I wrote a program that will ask for an integer input (1 - 9999) and will convert the inputted integer into its corresponding word format in English.
And I'm trying to modify it so that switch statements will be used instead of if-statements (where it is applicable).

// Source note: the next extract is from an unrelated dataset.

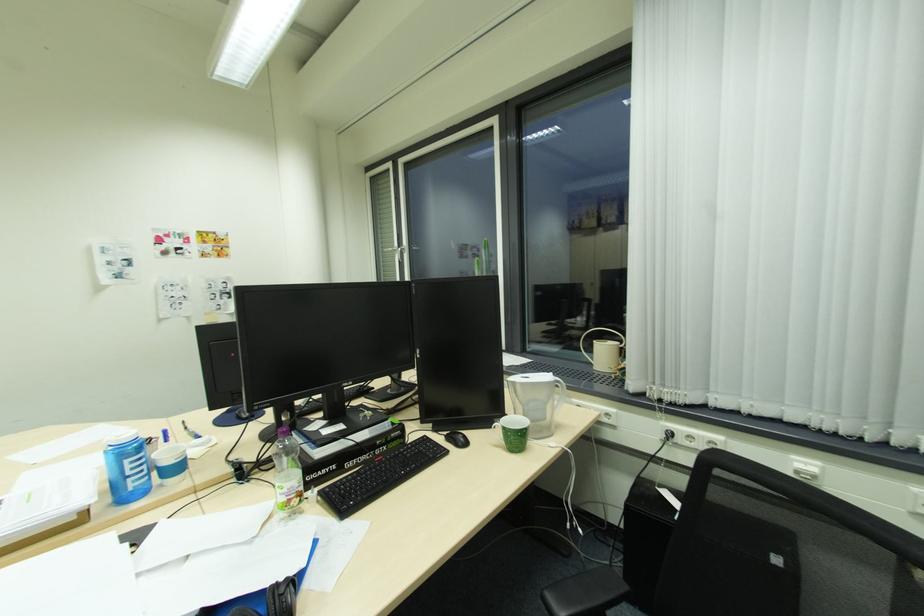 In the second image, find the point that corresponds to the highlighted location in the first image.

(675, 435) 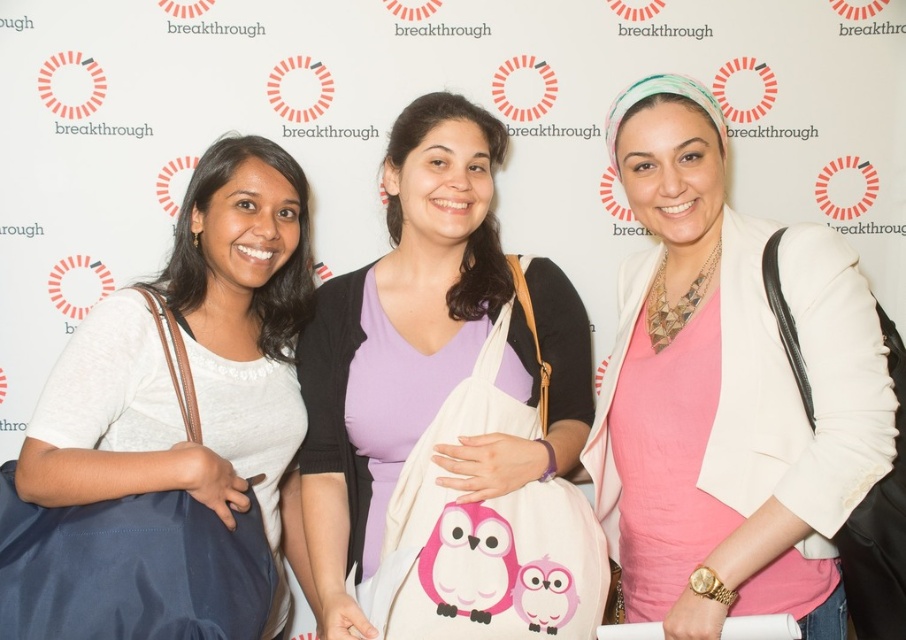 Does pink matte shirt at center appear on the left side of pink fabric bag at center?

Example 1: Input number: 2481 Output: two thousand four hundred eighty one
Here is my code:
#include<stdio.h>
#include<conio.h>
main()
{
int num,thousands,hundreds,tens,ones;
printf("Enter number (1-9999): ");
scanf("%d",&num);
//&& - check if within the range
//|| - check if outside of the range
if (num < 1 || num > 9999)
printf("Invalid number.");
else
//if (num > 0 && num < 10000)
{
thousands = num / 1000;
hundreds = num % 1000 / 100;
tens = num % 1000 % 100 / 10;
ones = num % 1000 % 100 % 10;
//if (num / 1000 == 1)
if(thousands == 1)
printf("one thousand ");
if(thousands == 2)
printf("two thousand ");
if(thousands == 3)
printf("three thousand ");
if(thousands == 4)
printf("four thousand ");
if(thousands == 5)
printf("five thousand ");
if(thousands == 6)
printf("six thousand ");
if(thousands == 7)
printf("seven thousand ");
if(thousands == 8)
printf("eight thousand ");
if(thousands == 9)
printf("nine thousand ");
//if (num % 1000 / 100 == 1)
if(hundreds == 1)
printf("one hundred ");
if(hundreds == 2)
printf("two hundred ");
if(hundreds == 3)
printf("three hundred ");
if(hundreds == 4)
printf("four hundred ");
if(hundreds == 5)
printf("five hundred ");
if(hundreds == 6)
printf("six hundred ");
if(hundreds == 7)
printf("seven hundred ");
if(hundreds == 8)
printf("eight hundred ");
if(hundreds == 9)
printf("nine hundred ");
//if (num % 1000 % 100 / 10 == 1)
if(tens == 1)
{
//if (num % 1000 % 100 % 10 == 0)
if(ones == 0)
printf("ten ");
if(ones == 1)
printf("eleven ");
if(ones == 2)
printf("twelve ");
if(ones == 3)
printf("thirteen ");
if(ones == 4)
printf("fourteen ");
if(ones == 5)
printf("fifteen ");
if(ones == 6)
printf("sixteen ");
if(ones == 7)
printf("seventeen ");
if(ones == 8)
printf("eighteen ");
if(ones == 9)
printf("nineteen ");
}
if(tens == 2)
printf("twenty ");
if(tens == 3)
printf("thirty ");
if(tens == 4)
printf("forty ");
if(tens == 5)
printf("fifty ");
if(tens == 6)
printf("sixty ");
if(tens == 7)
printf("seventy ");
if(tens == 8)
printf("eighty ");
if(tens == 9)
printf("ninety ");
if (tens != 1)
{
if(ones == 1)
printf("one ");
if(ones == 2)
printf("two ");
if(ones == 3)
printf("three ");
if(ones == 4)
printf("four ");
if(ones == 5)
printf("five ");
if(ones == 6)
printf("six ");
if(ones == 7)
printf("seven ");
if(ones == 8)
printf("eight ");
if(ones == 9)
printf("nine ");
}
}
//else
//printf("Invalid number.");
getch();
}
However, when I tried substituting the if statements into switch statements it displays a blank. I'm stuck at the thousands place. I'm trying to fix it first before getting to the hundreds, tenths, and ones. Here is what I tried:
#include<stdio.h>
#include<conio.h>
main()
{
int num,thousands,hundreds,tens,ones;
printf("Enter number (1-9999): ");
scanf("%d",&num);
if (num < 1 || num > 9999)
printf("Invalid number.");
else
{
thousands = num / 1000;
switch (thousands)
{
case '1': printf("one thousand ");
break;
case '2': printf("two thousand ");
break;
case '3': printf("three thousand ");
break;
case '4': printf("four thousand ");
break;
case '5': printf("five thousand ");
break;
case '6': printf("six thousand ");
break;
case '7': printf("seven thousand ");
break;
case '8': printf("eight thousand ");
break;
case '9': printf("nine thousand ");
break;
}
}
}
CodePudding user response:
When you write case '1':, you compare to character '1''s value (converted to an integer), not integer; you should write case 1:.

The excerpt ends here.